:: Task inputs ::
◆ ◆ ◆

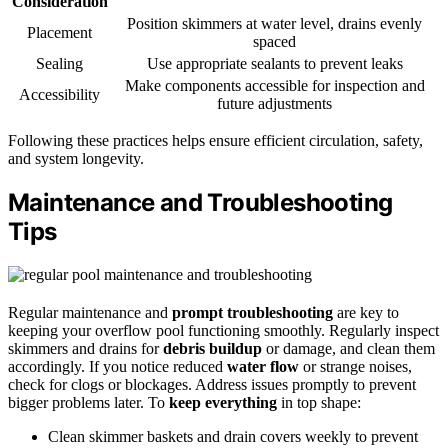
Consideration
Position skimmers at water level, drains evenly
Placement
spaced
Sealing
Use appropriate sealants to prevent leaks
Make components accessible for inspection and
Accessibility
future adjustments
Following these practices helps ensure efficient circulation, safety,
and system longevity.
Maintenance and Troubleshooting
Tips
Regular maintenance and
prompt troubleshooting
are key to
keeping your overflow pool functioning smoothly. Regularly inspect
skimmers and drains for
debris buildup
or damage, and clean them
accordingly. If you notice reduced
water flow
or strange noises,
check for clogs or blockages. Address issues promptly to prevent
bigger problems later. To
keep everything
in top shape:
Clean skimmer baskets and drain covers weekly to prevent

◆ ◆ ◆

Your copy should match the data exactly, apart from the images, which are dropped.

:: Response to this exercise ::
Consideration
Position skimmers at water level, drains evenly
Placement
spaced
Sealing
Use appropriate sealants to prevent leaks
Make components accessible for inspection and
Accessibility
future adjustments
Following these practices helps ensure efficient circulation, safety,
and system longevity.
Maintenance and Troubleshooting
Tips
Regular maintenance and
prompt troubleshooting
are key to
keeping your overflow pool functioning smoothly. Regularly inspect
skimmers and drains for
debris buildup
or damage, and clean them
accordingly. If you notice reduced
water flow
or strange noises,
check for clogs or blockages. Address issues promptly to prevent
bigger problems later. To
keep everything
in top shape:
Clean skimmer baskets and drain covers weekly to prevent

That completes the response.